YOUR INSTRUCTIONS — The reply to the records below should contain exactly the lines from the line with "De Lichtjagers filmmakers." through the line with "Met film als tegenlicht.", and nothing besides.

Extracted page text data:
####

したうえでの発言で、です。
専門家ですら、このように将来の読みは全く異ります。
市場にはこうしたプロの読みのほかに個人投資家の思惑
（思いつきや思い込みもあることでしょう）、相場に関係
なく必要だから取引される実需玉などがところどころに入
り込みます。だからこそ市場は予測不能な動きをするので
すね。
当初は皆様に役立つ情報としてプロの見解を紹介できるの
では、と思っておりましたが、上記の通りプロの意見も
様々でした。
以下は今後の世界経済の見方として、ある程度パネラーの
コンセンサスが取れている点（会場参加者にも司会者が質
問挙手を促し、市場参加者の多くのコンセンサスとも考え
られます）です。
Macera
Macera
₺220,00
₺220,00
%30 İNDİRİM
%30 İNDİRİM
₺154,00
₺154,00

####

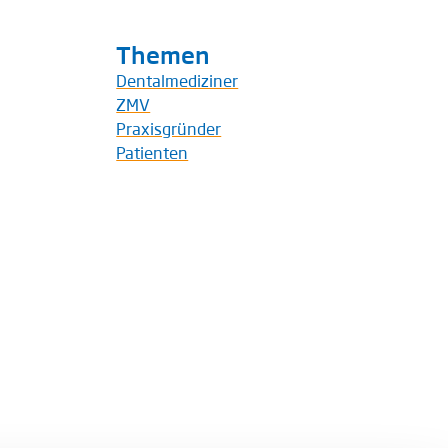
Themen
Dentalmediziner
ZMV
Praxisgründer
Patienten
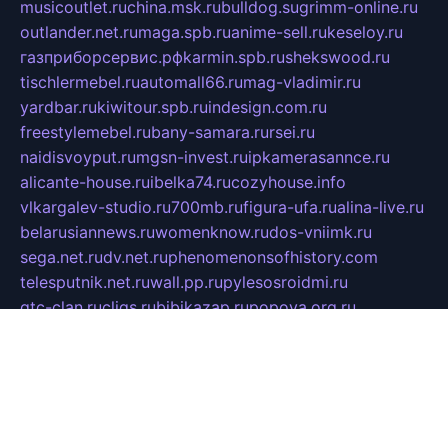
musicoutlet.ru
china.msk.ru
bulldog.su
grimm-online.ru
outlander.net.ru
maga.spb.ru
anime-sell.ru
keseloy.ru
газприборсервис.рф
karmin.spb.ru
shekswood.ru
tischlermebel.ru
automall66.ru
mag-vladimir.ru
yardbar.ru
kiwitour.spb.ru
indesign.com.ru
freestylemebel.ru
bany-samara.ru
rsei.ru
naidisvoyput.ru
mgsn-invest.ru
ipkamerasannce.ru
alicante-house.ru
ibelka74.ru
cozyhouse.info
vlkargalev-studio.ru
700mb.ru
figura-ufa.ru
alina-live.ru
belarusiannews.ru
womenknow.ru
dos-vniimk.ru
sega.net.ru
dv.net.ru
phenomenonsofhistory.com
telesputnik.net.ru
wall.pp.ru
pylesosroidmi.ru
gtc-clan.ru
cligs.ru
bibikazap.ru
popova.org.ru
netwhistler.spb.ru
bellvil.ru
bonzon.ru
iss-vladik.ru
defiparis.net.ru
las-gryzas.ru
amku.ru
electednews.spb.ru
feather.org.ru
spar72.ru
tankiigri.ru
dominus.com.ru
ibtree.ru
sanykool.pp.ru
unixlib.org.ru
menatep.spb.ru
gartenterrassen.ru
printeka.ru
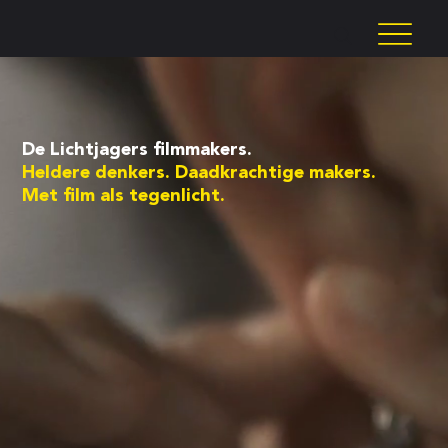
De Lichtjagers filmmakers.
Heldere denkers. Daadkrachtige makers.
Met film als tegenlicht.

####

SOLVED PROBLEM —
De Lichtjagers filmmakers.
Heldere denkers. Daadkrachtige makers.
Met film als tegenlicht.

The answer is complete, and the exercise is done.